Friday, January 11, 2008


Since I've moved to this state, I've lived and worked in all three cities that make up the geometric shape the region is often referred to as.

I started out living and working 10 years in Smaller City, where I stayed for 10 years before moving to Medium City. Before moving to Medium City I did work there for about 9 months, but my job then was sadly limited to about a 10'x10' office (NO LEAVING! YOU CAN DO COMMUNITY WORK IN THE OFFICE!).

Then eventually I got this fabulous job I have now (every job has its downsides, but this one is good overall), which is located in Big City. It worried me a bit, I have to say. It's 25 miles from my house to work, one way. That's a lot of gas, but my salary can take it, barely. The environment, on the other hand...not as great. I'll deal with that later, though, because I love where I live now. And my field requires me to drive a lot in the course of the day, so it's not like I can get away with riding a bike to my job (even if it were closer).

I'm getting off track here. Let me see if I can finagle my way back to where I was going.

So I've now experienced most of the area by either living or working there, and I feel like I can finally make an informed judgment about all three cities.

Small City: too small, too expensive, impossible parking, bad housing unless you're Richy Rich. Fabulous public transportation (considering the size of the town and that it's located in the US), progressive people, kick ass music scene that I never took advantage of, and a wonderful farmer's market.

Medium City: urban in feel, affordable housing in close-knit, walkable neighborhoods, growing farmer's market, feels small but still big, close to green spaces (including a fantastic state park), diversity* abounds, and we benefit from being close to Local Private University and the culture and discussions that brings. Local Private University is also a con, by the way, because they're a little manipulative of the community, in my opinion. It's also a decently progressive on the whole.

Big City: Traditional, sprawly, and there exists such a thing as a signature women's haircut. It's the capital, so you've got all the good and bad that goes along with that. I have easy access to my legislators, and the legislative cafeteria makes a mean spanikopita. The state museums are here, along with the larger arts venues that showcase mainstream plays and musicals, the orchestra, etc. The worst part about Big City is the suburbs. The city mimics Atlanta, in that there's a distinctly different feel and social connotation for those who live outside the looped highway that circles the city, versus those that live inside. It's cooler to live inside. The outside living areas are those horrible builder's communities where the houses mostly all look alike. If I had to live in Big City, I'd probably live over by where a few of my friends bought houses in an area that borders some pretty sketchy neighborhoods.

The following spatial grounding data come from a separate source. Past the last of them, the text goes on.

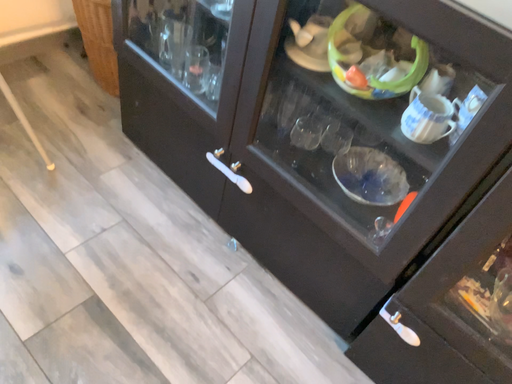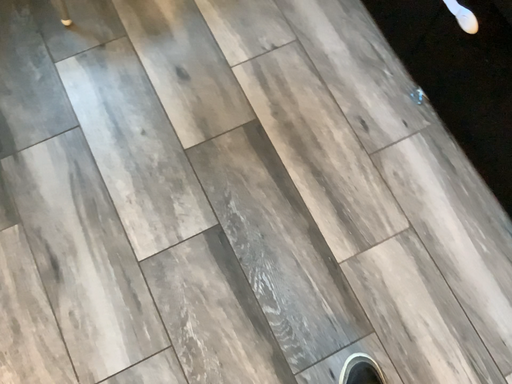 Question: Which way did the camera rotate in the video?

Choices:
 (A) rotated right
 (B) rotated left

Answer: (B) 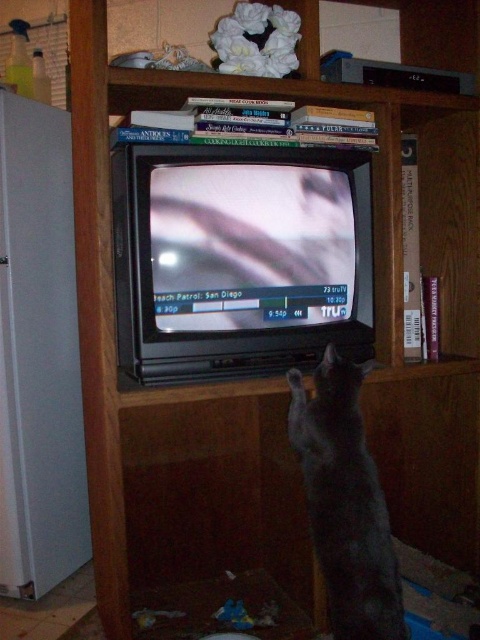 Does white matte refrigerator at left appear under shiny gray cat at center?

Incorrect, white matte refrigerator at left is not positioned below shiny gray cat at center.

Does point (9, 346) lie behind point (339, 438)?

Yes.

The height and width of the screenshot is (640, 480). Describe the element at coordinates (38, 355) in the screenshot. I see `white matte refrigerator at left` at that location.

Y'all? I wasn't able to get back to where I was going. There was one and only one motivator for me to write today, and yet I managed to expand this into a quick and dirty comparison of three communities that are different enough that there's really no comparing them.


Big City has easy access to donuts. Small and Medium city do not. That's the difference.

*in this case, we have approximately equal numbers of black and white folk--sadly, though, it's pretty segregated as far as housing goes, and there is definitely racial tension. My guess is that the housing segregation is mostly due to socio-economic status. I live in a neighborhood that is pretty white, middle class. I make almost 50% above the per capita income, and I don't make much at all.